MR. RUSSERT: What about France and Germany?
SEC’Y RUMSFELD: Just a minute. Just a minute—in assisting them to provide stabilization forces. Now, what is NATO? NATO is 19 countries, plus going up to 26 soon. At the moment, there is something in excess of 15 of those 19 to 26 that are already assisting in Iraq. When someone says, “Ask NATO to do it,” the implication is NATO has a standing force and they can either decide formally to be requested, either send them in or not send them in. That’s not the case. NATO doesn’t have that type of a standing capability. What NATO has is a number of countries that decide to do something, and they’re just agreeing now to take over the international security assistance force in Afghanistan.

MR. RUSSERT: Would you...
SEC’Y RUMSFELD: That is a big thing for them.

MR. RUSSERT: Would you want France...
SEC’Y RUMSFELD: And they’re doing that.

MR. RUSSERT: Would you want France and Germany?
SEC’Y RUMSFELD: I said yes. I’ve answered that question 15 times. And...

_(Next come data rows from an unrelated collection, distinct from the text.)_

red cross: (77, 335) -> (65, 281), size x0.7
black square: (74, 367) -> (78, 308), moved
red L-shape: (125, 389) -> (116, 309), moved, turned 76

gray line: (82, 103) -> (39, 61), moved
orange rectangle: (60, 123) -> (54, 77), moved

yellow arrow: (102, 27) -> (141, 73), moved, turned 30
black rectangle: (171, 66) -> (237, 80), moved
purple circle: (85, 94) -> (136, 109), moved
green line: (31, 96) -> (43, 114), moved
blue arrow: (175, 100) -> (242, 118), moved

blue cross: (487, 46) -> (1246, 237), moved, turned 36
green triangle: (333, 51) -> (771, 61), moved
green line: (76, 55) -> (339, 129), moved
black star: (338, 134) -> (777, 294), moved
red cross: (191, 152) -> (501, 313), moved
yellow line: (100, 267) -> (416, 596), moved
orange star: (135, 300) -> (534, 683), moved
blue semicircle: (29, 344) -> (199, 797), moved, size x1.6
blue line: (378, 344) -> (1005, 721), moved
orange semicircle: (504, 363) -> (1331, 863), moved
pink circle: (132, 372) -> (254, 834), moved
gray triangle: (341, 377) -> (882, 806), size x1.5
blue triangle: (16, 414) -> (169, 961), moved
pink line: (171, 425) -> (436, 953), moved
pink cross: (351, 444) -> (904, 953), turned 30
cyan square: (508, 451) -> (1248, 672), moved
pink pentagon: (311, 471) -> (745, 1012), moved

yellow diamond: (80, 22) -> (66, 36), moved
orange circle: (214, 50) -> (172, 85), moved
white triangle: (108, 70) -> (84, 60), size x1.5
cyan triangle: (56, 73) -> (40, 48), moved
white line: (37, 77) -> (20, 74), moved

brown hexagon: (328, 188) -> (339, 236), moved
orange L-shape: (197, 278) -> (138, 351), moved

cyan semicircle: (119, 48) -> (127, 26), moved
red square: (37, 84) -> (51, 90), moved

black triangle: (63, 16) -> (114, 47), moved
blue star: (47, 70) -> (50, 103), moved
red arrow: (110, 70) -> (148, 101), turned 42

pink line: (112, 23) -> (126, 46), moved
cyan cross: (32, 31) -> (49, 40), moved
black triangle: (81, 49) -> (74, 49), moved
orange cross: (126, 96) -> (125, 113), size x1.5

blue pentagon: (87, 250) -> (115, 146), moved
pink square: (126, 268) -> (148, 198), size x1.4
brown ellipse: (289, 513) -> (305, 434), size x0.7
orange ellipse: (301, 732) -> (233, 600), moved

MR. RUSSERT: Well, in a Senate hearing, will they?
SEC’Y RUMSFELD: I don’t know. It’s up to France and Germany. Germany’s just now taking over the ISAF in Afghanistan...

MR. RUSSERT: Afghanistan.
SEC’Y RUMSFELD: ...and that’s a big thing for them, with the Dutch. And they’ve agreed to stay on an additional period and transition to a NATO lead in Afghanistan. But that idea that the United States is not asking other countries to help or not asking for U.N. assistance—U.N. has a man, Mr. Demello, on the ground in Iraq, working on these problems. They have all kinds of humanitarian assistance that they’re participating in.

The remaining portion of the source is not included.